Dejó todos sus aperos. Cuando Josep necesitara un azadón o una pala, irían en busca del que quedara más cerca del lugar donde estuvieran trabajando.
—Somos ricos en aperos —dijo ella con satisfacción. Los cambios en su modo de vida se dieron con naturalidad. Dos días después de la boda, ella salió de casa tras el desayuno, anduvo hasta su viña y se puso a arrancar hierbajos. Al poco apareció Josep con su azadón y empezó a trabajar cerca de ella. Por la tarde pasaron juntos a la parcela de los Torras para podar algunos racimos recién salidos en una hilera a la que Josep no había podido acceder mientras recortaba las yemas de las vides a principio de primavera, actividad que se prolongó al día siguiente, cuando ella pasó a trabajar en la viña de los Álvarez.

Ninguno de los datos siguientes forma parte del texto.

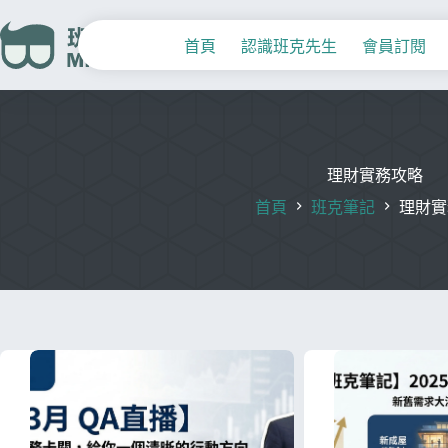
首頁
認識班克先生
會員訂閱
理財實務攻略
首頁
班克筆記
理財實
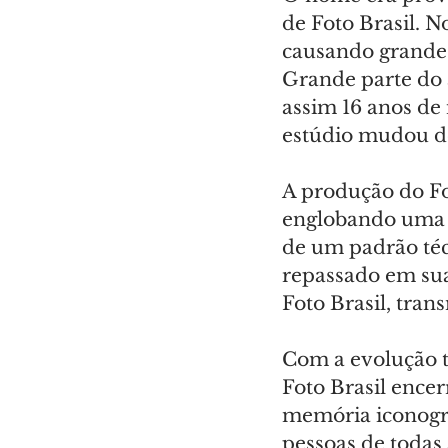
de Foto Brasil. N
causando grandes 
Grande parte do 
assim 16 anos de
estúdio mudou de
A produção do Fo
englobando uma d
de um padrão téc
repassado em sua 
Foto Brasil, tran
Com a evolução t
Foto Brasil ence
memória iconográ
pessoas de todas 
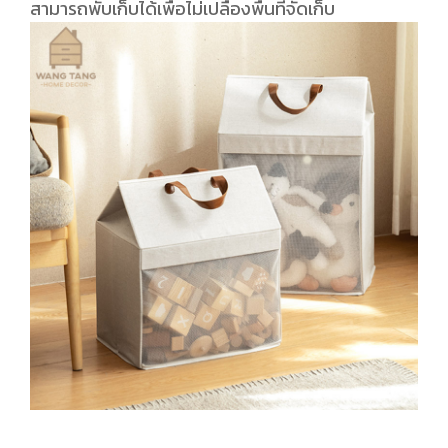
สามารถพับเก็บได้เพื่อไม่เปลืองพื้นที่จัดเก็บ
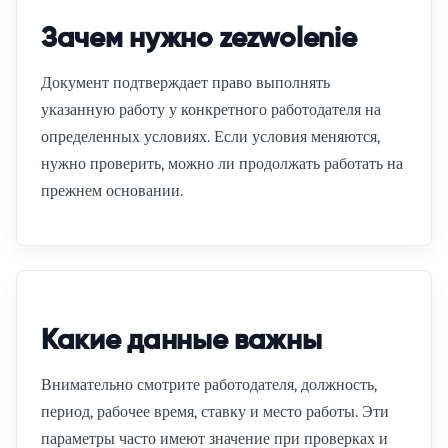
Зачем нужно zezwolenie
Документ подтверждает право выполнять
указанную работу у конкретного работодателя на
определенных условиях. Если условия меняются,
нужно проверить, можно ли продолжать работать на
прежнем основании.
Какие данные важны
Внимательно смотрите работодателя, должность,
период, рабочее время, ставку и место работы. Эти
параметры часто имеют значение при проверках и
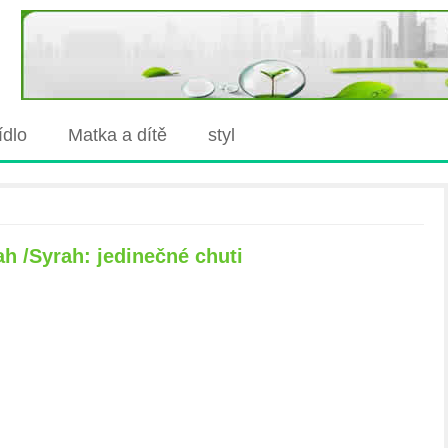
jídlo
Matka a dítě
styl
ah /Syrah: jedinečné chuti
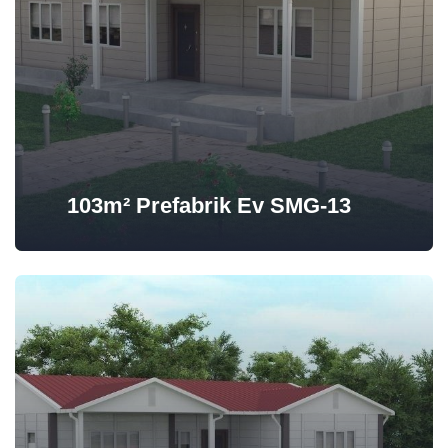
103m² Prefabrik Ev SMG-13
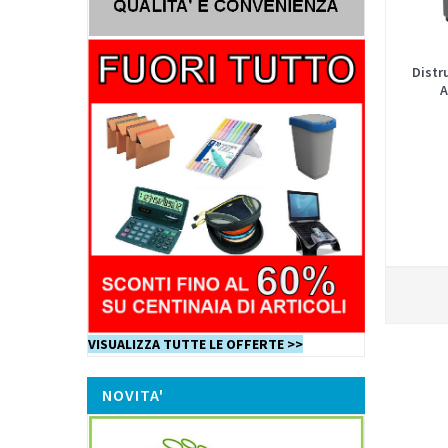
Distr
A
VISUALIZZA TUTTE LE OFFERTE >>
NOVITA'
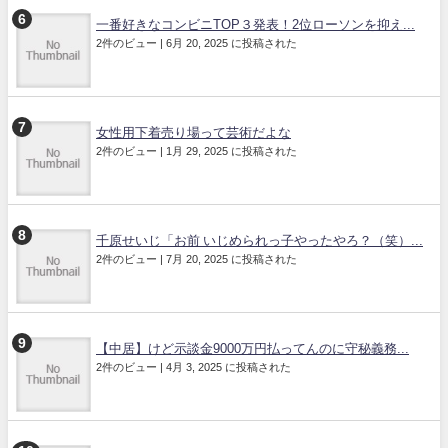
一番好きなコンビニTOP３発表！2位ローソンを抑え...
2件のビュー
|
6月 20, 2025 に投稿された
女性用下着売り場って芸術だよな
2件のビュー
|
1月 29, 2025 に投稿された
千原せいじ「お前 いじめられっ子やったやろ？（笑）...
2件のビュー
|
7月 20, 2025 に投稿された
【中居】けど示談金9000万円払ってんのに守秘義務...
2件のビュー
|
4月 3, 2025 に投稿された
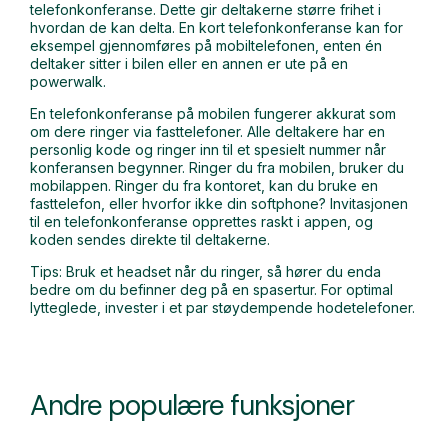
telefonkonferanse. Dette gir deltakerne større frihet i
hvordan de kan delta. En kort telefonkonferanse kan for
eksempel gjennomføres på mobiltelefonen, enten én
deltaker sitter i bilen eller en annen er ute på en
powerwalk.
En telefonkonferanse på mobilen fungerer akkurat som
om dere ringer via fasttelefoner. Alle deltakere har en
personlig kode og ringer inn til et spesielt nummer når
konferansen begynner. Ringer du fra mobilen, bruker du
mobilappen. Ringer du fra kontoret, kan du bruke en
fasttelefon, eller hvorfor ikke din softphone? Invitasjonen
til en telefonkonferanse opprettes raskt i appen, og
koden sendes direkte til deltakerne.
Tips: Bruk et headset når du ringer, så hører du enda
bedre om du befinner deg på en spasertur. For optimal
lytteglede, invester i et par støydempende hodetelefoner.
Andre populære funksjoner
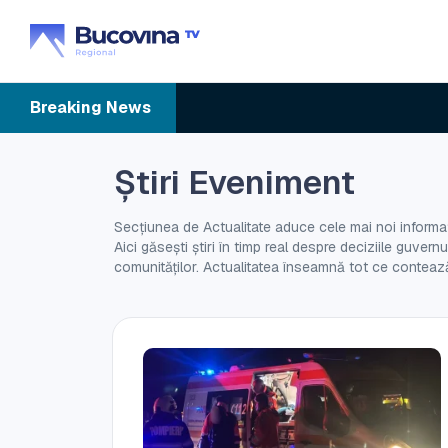
Breaking
News
Știri Eveniment
Secțiunea de Actualitate aduce cele mai noi informați
Aici găsești știri în timp real despre deciziile guver
comunităților. Actualitatea înseamnă tot ce contează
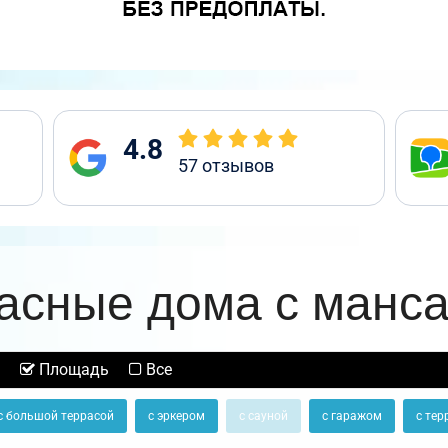
4.8
57
отзывов
асные дома с манс
Площадь
Все
с большой террасой
с эркером
с сауной
с гаражом
с тер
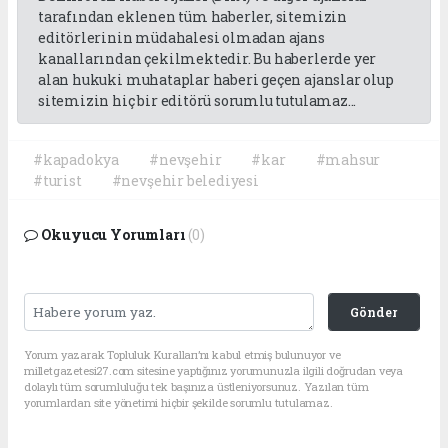
tarafından eklenen tüm haberler, sitemizin
editörlerinin müdahalesi olmadan ajans
kanallarından çekilmektedir. Bu haberlerde yer
alan hukuki muhataplar haberi geçen ajanslar olup
sitemizin hiç bir editörü sorumlu tutulamaz...
#kapadokya
#nevşehir
#kar
#mahsur
#turist
#nevşehir belediyesi
Okuyucu Yorumları
(0)
Gönder
Yorum yazarak Topluluk Kuralları’nı kabul etmiş bulunuyor ve
milletgazetesi27.com sitesine yaptığınız yorumunuzla ilgili doğrudan veya
dolaylı tüm sorumluluğu tek başınıza üstleniyorsunuz. Yazılan tüm
yorumlardan site yönetimi hiçbir şekilde sorumlu tutulamaz.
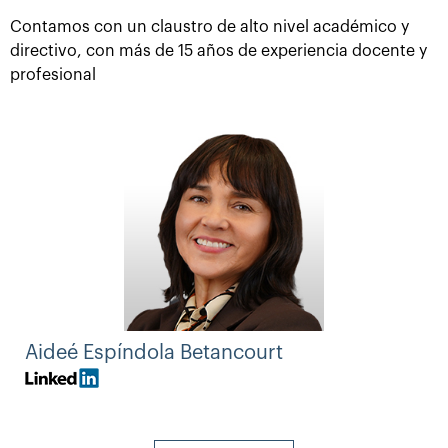
Contamos con un claustro de alto nivel académico y
Este programa con una duración de cuatro meses da
directivo, con más de 15 años de experiencia docente y
comienzo en septiembre, y al tener una alta demanda,
profesional
las plazas son limitadas
por riguroso orden de
aceptación al programa y matriculación.
Aideé Espíndola Betancourt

Sin ninguna discusión, trabajando juntos o separados según hiciera falta, lo unieron todo para hacer suya la bodega.
Unos cuantos días después de la boda, Josep fue a la tienda de comestibles. Sabía que tendría que seguir comprando allí. Era impensable desplazarse en busca de provisiones y, además, no quería incitar rumores permitiendo que el pueblo apreciara ningún cambio en su relación con Nivaldo.
Intercambiaron un saludo como si fueran desconocidos y Josep pidió lo que quería. Era la primera vez que compraba comida y provisiones para una familia, en vez de para una persona sola, pero ni él ni Nivaldo hicieron el menor comentario. En cuanto Nivaldo dejó las provisiones sobre el mostrador, Josep se las llevó al carro: manteca, sal, un saco de harina, un saco de alubias, otro de mijo, uno de café y unos cuantos caramelos para el niño.
Mientras Nivaldo preparaba las cosas, Josep notó que estaba más pálido y demacrado y que la cojera era más pronunciada, pero no le preguntó por su salud.
Nivaldo le llevó un queso pequeño y redondo, envuelto en cera, de Toledo.
—Felicidades —dijo en tono formal.
Un regalo de boda.
Josep tenía el rechazo en la punta de la lengua, pero supo que no debía hacerlo. Era normal que Nivaldo tuviera un pequeño gesto con ellos, y a Marimar le hubiera parecido extraño que no les regalara nada.
—Gracias —se obligó a decir.
Pagó la cuenta y aceptó el cambio con un mero asentimiento. De camino a casa, iba dividido entre sentimientos contradictorios.
Peña era un ser malvado y Josep estaba encantado de que hubiera desaparecido, de no tener que temerlo ya. Pero le afectaba profundamente su muerte. Creía que, si les descubrían, Nivaldo y él compartirían condena. Ya no tenía terribles pesadillas sobre el asesinato del general Prim, sino que experimentaba momentos horrendos mientras estaba despierto. En su imaginación veía hordas de policías que caían sobre su viña y destrozaban los muros de su bodega mientras Maria del Mar y Francesc eran testigos de su vergüenza y su culpa.
En Barcelona sometían a los asesinos al garrote vil, o los colgaban de las horcas instaladas en la plaza de Sant Jaume.
Durante el tiempo más caluroso del verano se ahorró los viajes a Sitges para vender, pues no quería cocer el vino al sol, pero siguió embotellándolo en la fresca penumbra de la bodega y, a medida que las botellas se iban acumulando sobre el suelo de tierra, decidió que necesitaba poner estantes. Tenía una buena provisión de madera rescatada de las cubas desmontadas, pero le faltaban clavos. Un día, a primera hora, montó en
Orejuda
a paso tranquilo, aún en plena oscuridad, y pasó la mañana en Sitges escogiendo botellas viejas, de las que consiguió comprar diez, así como tinta en polvo, papel para hacer más etiquetas y una bolsa de clavos.